We have all been in the same situation, where we quickly want to sort a bam file, or maybe just want to check a new tool published. Maybe we check the load on the frontend of genomedk. It does not look to be used that much; the coast is clear, and we run our software directly on the frontend, which ends up taking 8 CPUs, and suddenly it is slow for everyone.
This leads to annoyed users where a simple ls
command is slow, and in
absolute worst case scenario it can be dangerous. Maybe a clinical interpreter
is looking at some data for a patient that needs an urgent answer. But now it
is not possible, due to the heavy load on the frontend.
Is there a better way to run your jobs? How should you run a single line of code? What if it is a complex workflow? Below are listed different ways to to run software on genomedk.
Below the examples will refer to an account. This can for example be MomaDiagnostics, Improve, etc. Use the one appropriate for your project and affiliation. It is possible to read more here.

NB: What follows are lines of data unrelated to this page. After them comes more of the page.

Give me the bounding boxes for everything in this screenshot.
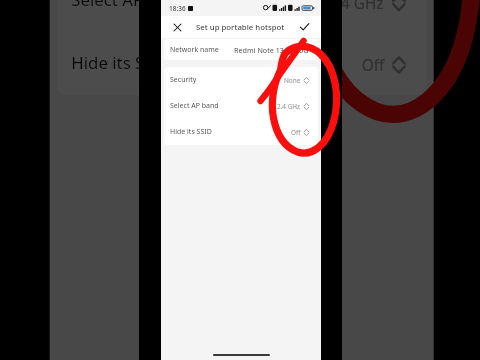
staticText: Select AP band — [170, 101, 219, 111]
button[interactable]: Network name — [164, 39, 318, 60]
button[interactable]: Hide its SSID — [57, 33, 426, 95]
button[interactable]: Select AP band — [164, 93, 318, 119]
staticText: Hide its SSID — [71, 52, 172, 76]
staticText: 2.4 GHz — [277, 102, 301, 111]
button[interactable]: Security — [164, 67, 318, 93]
staticText: Set up portable hotspot — [196, 22, 285, 33]
staticText: None — [284, 76, 301, 85]
staticText: Network name — [170, 45, 219, 55]
button[interactable]: Hide its SSID — [164, 119, 318, 145]
button[interactable]: Close — [161, 16, 193, 38]
staticText: 2.4 GHz — [328, 0, 386, 13]
staticText: 18:36 — [169, 4, 186, 13]
staticText: Off — [291, 128, 301, 137]
staticText: Select AP band — [71, 0, 189, 13]
staticText: Off — [362, 54, 386, 76]
button[interactable]: Done — [287, 16, 321, 38]
staticText: Redmi Note 13 Pro 5G — [234, 45, 309, 55]
staticText: Security — [170, 75, 197, 85]
staticText: Hide its SSID — [170, 127, 212, 137]
button[interactable]: Select AP band — [57, 0, 426, 33]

In the case where you want to test how a software works, it can easily be
solved with the srun
command
srun --pty --account=<my-account> /bin/bash
This will allocate 4 hours with 1GB memory on 1 CPU. If you need more resources, then do
srun --pty --mem=16g --cpus-per-task=4 \
--time=120 --account=<my-account> /bin/bash
Here are allocated 16GB memory, 4 CPUs, and 120 minutes. For more informaton, just run
srun --help
to see all available options.
It might take a few moments before you enter a node depending on the resources you request, and the current load on the cluster.
srun
is a great tool for exploring a new tool without putting a load on the
frontend.
While srun
is good for a more interactive workflow, it is probably not
what you want once you are settled on a standard way to run your new tool. This
is where sbatch
enters. You can make a bash script like
#!/bin/bash
#SBATCH --account <my-account>
#SBATCH --mem 4g
#SBATCH --time 12:00:00
#SBATCH -c 4
echo This is my first script
and simple run like
sbatch example.sh
This will give you a jobid, which you can inspect with the jobinfo
command. You can also run sbatch more directly without creating a script like
sbatch --account <my-account> --mem 4g --time 12:00:00 -c 4 \
echo This is my first script
However, creating a script is preferred so you are able to document in the future how you obtained the results.
gwf
can be installed with conda and are great for more
complex workflows. Here output from one job can be used as input for another
job, and so forth.
An example could be
- Trim fastq files
- Map trimmed fastq files
- Call SNVs on resulting bam file
- Call CNVs on resulting bam file
- ... Here item 3 and 4 can be run in parallel, since there are no dependencies between them.
It is easiest to find some examples on for example the github page of gwf, here is a good example. Otherwise you can find people at MOMA that often use gwf, for example the clinical bioinformaticians.
For running a gwf workflow you need a file called workflow.py
and then run
gwf run
To see the status of all the jobs in your current workflow, then run
gwf status
or if you are only interested in jobs running
and shouldrun
, then
gwf status -s running -s shouldrun
Another tool for running complex workflows is snakemake. While many people at MOMA uses gwf, it is a tool probably only used on genomedk, while snakemake has a large international community.